* ASSIGNMENT
Leave out the images and repeat every entry below exactly.
########
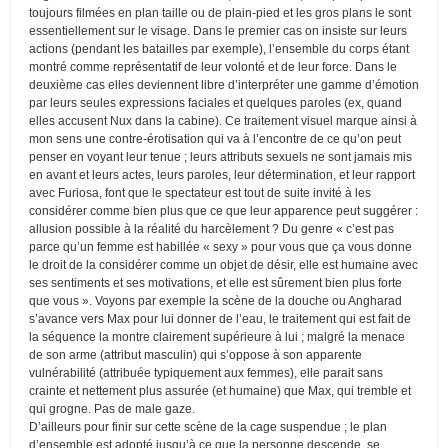
toujours filmées en plan taille ou de plain-pied et les gros plans le sont
essentiellement sur le visage. Dans le premier cas on insiste sur leurs
actions (pendant les batailles par exemple), l’ensemble du corps étant
montré comme représentatif de leur volonté et de leur force. Dans le
deuxième cas elles deviennent libre d’interpréter une gamme d’émotion
par leurs seules expressions faciales et quelques paroles (ex, quand
elles accusent Nux dans la cabine). Ce traitement visuel marque ainsi à
mon sens une contre-érotisation qui va à l’encontre de ce qu’on peut
penser en voyant leur tenue ; leurs attributs sexuels ne sont jamais mis
en avant et leurs actes, leurs paroles, leur détermination, et leur rapport
avec Furiosa, font que le spectateur est tout de suite invité à les
considérer comme bien plus que ce que leur apparence peut suggérer :
allusion possible à la réalité du harcèlement ? Du genre « c’est pas
parce qu’un femme est habillée « sexy » pour vous que ça vous donne
le droit de la considérer comme un objet de désir, elle est humaine avec
ses sentiments et ses motivations, et elle est sûrement bien plus forte
que vous ». Voyons par exemple la scène de la douche ou Angharad
s’avance vers Max pour lui donner de l’eau, le traitement qui est fait de
la séquence la montre clairement supérieure à lui ; malgré la menace
de son arme (attribut masculin) qui s’oppose à son apparente
vulnérabilité (attribuée typiquement aux femmes), elle parait sans
crainte et nettement plus assurée (et humaine) que Max, qui tremble et
qui grogne. Pas de male gaze.
D’ailleurs pour finir sur cette scène de la cage suspendue ; le plan
d’ensemble est adopté jusqu’à ce que la personne descende, se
########
* SOLUTION TO THIS PROBLEM
toujours filmées en plan taille ou de plain-pied et les gros plans le sont
essentiellement sur le visage. Dans le premier cas on insiste sur leurs
actions (pendant les batailles par exemple), l’ensemble du corps étant
montré comme représentatif de leur volonté et de leur force. Dans le
deuxième cas elles deviennent libre d’interpréter une gamme d’émotion
par leurs seules expressions faciales et quelques paroles (ex, quand
elles accusent Nux dans la cabine). Ce traitement visuel marque ainsi à
mon sens une contre-érotisation qui va à l’encontre de ce qu’on peut
penser en voyant leur tenue ; leurs attributs sexuels ne sont jamais mis
en avant et leurs actes, leurs paroles, leur détermination, et leur rapport
avec Furiosa, font que le spectateur est tout de suite invité à les
considérer comme bien plus que ce que leur apparence peut suggérer :
allusion possible à la réalité du harcèlement ? Du genre « c’est pas
parce qu’un femme est habillée « sexy » pour vous que ça vous donne
le droit de la considérer comme un objet de désir, elle est humaine avec
ses sentiments et ses motivations, et elle est sûrement bien plus forte
que vous ». Voyons par exemple la scène de la douche ou Angharad
s’avance vers Max pour lui donner de l’eau, le traitement qui est fait de
la séquence la montre clairement supérieure à lui ; malgré la menace
de son arme (attribut masculin) qui s’oppose à son apparente
vulnérabilité (attribuée typiquement aux femmes), elle parait sans
crainte et nettement plus assurée (et humaine) que Max, qui tremble et
qui grogne. Pas de male gaze.
D’ailleurs pour finir sur cette scène de la cage suspendue ; le plan
d’ensemble est adopté jusqu’à ce que la personne descende, se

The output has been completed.